Positive Vibes

Language & Contextualisation

Meaningful research processes contribute to building a stronger evidence base for programming and advocacy. To that end, PV partnered with the Human Sciences Research Council (HSRC) in 2017 to deliver a Learning From Innovation (LFI) project to learn from the implementation of LILO in Uganda, drawing secondary data from neighbouring Tanzania.

Through implementing this process, the feedback from LILO facilitators and participants, and subsequent critical dialogues between the HSRC and PV, two key challenges emerged in relation to the LILO methodology and its implementation: the issue of language and of contextualisation. These suggest possible changes, both methodological and in terms of partner engagement to the LILO approach.

Language innovation

Having to use English removes us from our cultures. It others us. – Khanyi Mkhwanazi, queer activist and writer. Language is one of the first entry points of broad-based engagement with LGBT+ communities, religious and traditional leaders, policymakers and government representatives among others, and determines the tone and often outcomes of such engagement. As a result, the process of engaging critically with the use of language in LILO is an important component in the translation of the materials and process into contextually and locally relevant experiences that participants can engage with.


Contextualisation is a key determinant of successful LILO engagement. LILO methodology is broadly relevant to local contexts in Tanzania and Uganda as it speaks directly to universal concerns of conscientisation and personalisation that are relevant in a broad range of geographical contexts. The core theory of change of PV—that personalisation leads to increased self-efficacy and engagement in social transformation—continues to hold true despite at times extremely hostile socio-political and cultural realities. What would enhance the application of this theory through programme design and implementation is a greater level of contextual awareness and participant involvement earlier in the process. For LILO to fully activate processes of participation, personalisation, conscientisation and taking action for change, it is important that the framing of the work sits well with culture, language and lived experience in Tanzania and Uganda. Participant feedback indicated that they wanted to see themselves represented by more familiar characters and situations in case studies and role plays in the LILO curriculum which points towards issues of representation. This was apparent in the feedback from some participants who indicated that there needed to be more use of local examples in elucidating some of the concepts at the heart of LILO. This is not only a methodological process but also a political one, recognising as it does the experience, knowledge and wisdom of local actors in co-creating the LILO process and where necessary recasting, reformulating or adjusting the process so as to more deeply engage with and speak to the lived realities and life worlds of participants.

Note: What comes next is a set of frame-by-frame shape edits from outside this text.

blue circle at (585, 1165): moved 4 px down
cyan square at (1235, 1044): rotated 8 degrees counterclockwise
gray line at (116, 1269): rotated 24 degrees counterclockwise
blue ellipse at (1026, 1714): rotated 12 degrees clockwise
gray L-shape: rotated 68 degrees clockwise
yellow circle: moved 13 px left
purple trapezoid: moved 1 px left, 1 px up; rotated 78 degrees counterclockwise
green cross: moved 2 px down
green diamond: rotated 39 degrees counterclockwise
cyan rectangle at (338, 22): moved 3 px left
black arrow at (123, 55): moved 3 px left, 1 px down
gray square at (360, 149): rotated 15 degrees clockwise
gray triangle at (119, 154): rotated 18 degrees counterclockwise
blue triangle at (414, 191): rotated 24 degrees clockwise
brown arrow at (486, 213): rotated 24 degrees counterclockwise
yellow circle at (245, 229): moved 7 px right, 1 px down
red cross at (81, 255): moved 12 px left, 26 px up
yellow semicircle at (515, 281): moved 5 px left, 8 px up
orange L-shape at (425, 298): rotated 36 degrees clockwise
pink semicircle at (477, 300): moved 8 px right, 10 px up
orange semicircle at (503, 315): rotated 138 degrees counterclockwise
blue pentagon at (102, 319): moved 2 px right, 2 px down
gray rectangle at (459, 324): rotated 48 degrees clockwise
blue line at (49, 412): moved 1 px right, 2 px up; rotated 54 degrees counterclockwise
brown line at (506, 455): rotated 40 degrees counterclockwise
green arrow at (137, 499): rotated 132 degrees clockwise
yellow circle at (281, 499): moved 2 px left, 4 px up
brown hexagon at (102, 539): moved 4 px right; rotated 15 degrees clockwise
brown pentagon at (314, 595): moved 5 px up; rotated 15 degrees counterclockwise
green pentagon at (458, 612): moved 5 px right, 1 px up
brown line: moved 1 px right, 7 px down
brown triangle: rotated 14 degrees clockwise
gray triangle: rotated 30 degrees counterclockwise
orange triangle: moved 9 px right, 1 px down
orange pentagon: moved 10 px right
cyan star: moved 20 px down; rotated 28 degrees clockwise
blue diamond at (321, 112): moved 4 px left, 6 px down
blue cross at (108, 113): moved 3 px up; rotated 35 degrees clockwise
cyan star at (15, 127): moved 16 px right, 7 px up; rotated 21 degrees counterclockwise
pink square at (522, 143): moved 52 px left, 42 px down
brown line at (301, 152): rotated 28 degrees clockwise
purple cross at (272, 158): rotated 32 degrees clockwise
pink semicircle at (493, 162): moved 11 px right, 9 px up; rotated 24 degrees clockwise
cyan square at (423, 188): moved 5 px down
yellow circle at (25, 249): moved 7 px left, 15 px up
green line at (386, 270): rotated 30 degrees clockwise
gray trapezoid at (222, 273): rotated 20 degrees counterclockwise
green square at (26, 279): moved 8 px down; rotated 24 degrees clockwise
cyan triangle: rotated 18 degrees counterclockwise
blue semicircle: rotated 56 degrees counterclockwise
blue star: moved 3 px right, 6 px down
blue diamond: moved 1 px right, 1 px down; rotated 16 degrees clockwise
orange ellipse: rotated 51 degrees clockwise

Overall, LILO and PV’s work constitutes innovation on two fronts: in terms of its core focus on conscientisation and personalisation in service to social change; and in relation to the potential for much deeper levels of co-creation of knowledge and learning with local partners and stakeholders. This process of collaborative inquiry sets PV and LILO apart from the more typical development intervention that has originated in other contexts, generally in the West, and is being rolled out globally in a homogenous fashion.